- _PROBLEM DETAILS_: Reproduce the data below in full and to the letter, images excepted.

[INFORMATION Boundary: Start]

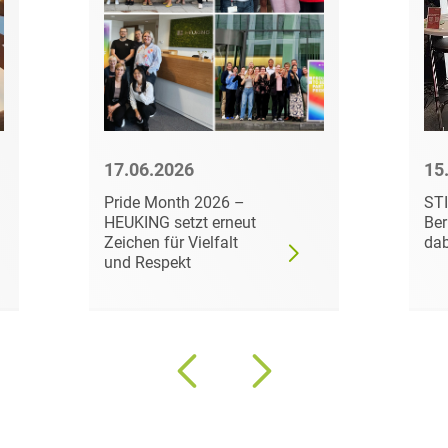
Transport, Verkehr &
Baurechtliche
Infrastruktur
Schiedsverfahren
Versicherungsrecht
Beamtenrecht /
Disziplinarrecht
Vertriebsrecht
Beihilferecht
Wettbewerbs- &
17.06.2026
15
Werberecht
Bergrecht
Pride Month 2026 –
ST
HEUKING setzt erneut
Ber
Wirtschafts- und
Berufshaftungsrecht
Zeichen für Vielfalt
dab
Steuerstrafrecht
und Respekt
Betriebliche
Altersversorgung
Betriebsratsvergütung
Betriebsübergang
Betriebsverfassungsrecht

[INFORMATION Boundary: End]

- _ANSWER SECTION_:
Transport, Verkehr &
Baurechtliche
Infrastruktur
Schiedsverfahren
Versicherungsrecht
Beamtenrecht /
Disziplinarrecht
Vertriebsrecht
Beihilferecht
Wettbewerbs- &
17.06.2026
15
Werberecht
Bergrecht
Pride Month 2026 –
ST
HEUKING setzt erneut
Ber
Wirtschafts- und
Berufshaftungsrecht
Zeichen für Vielfalt
dab
Steuerstrafrecht
und Respekt
Betriebliche
Altersversorgung
Betriebsratsvergütung
Betriebsübergang
Betriebsverfassungsrecht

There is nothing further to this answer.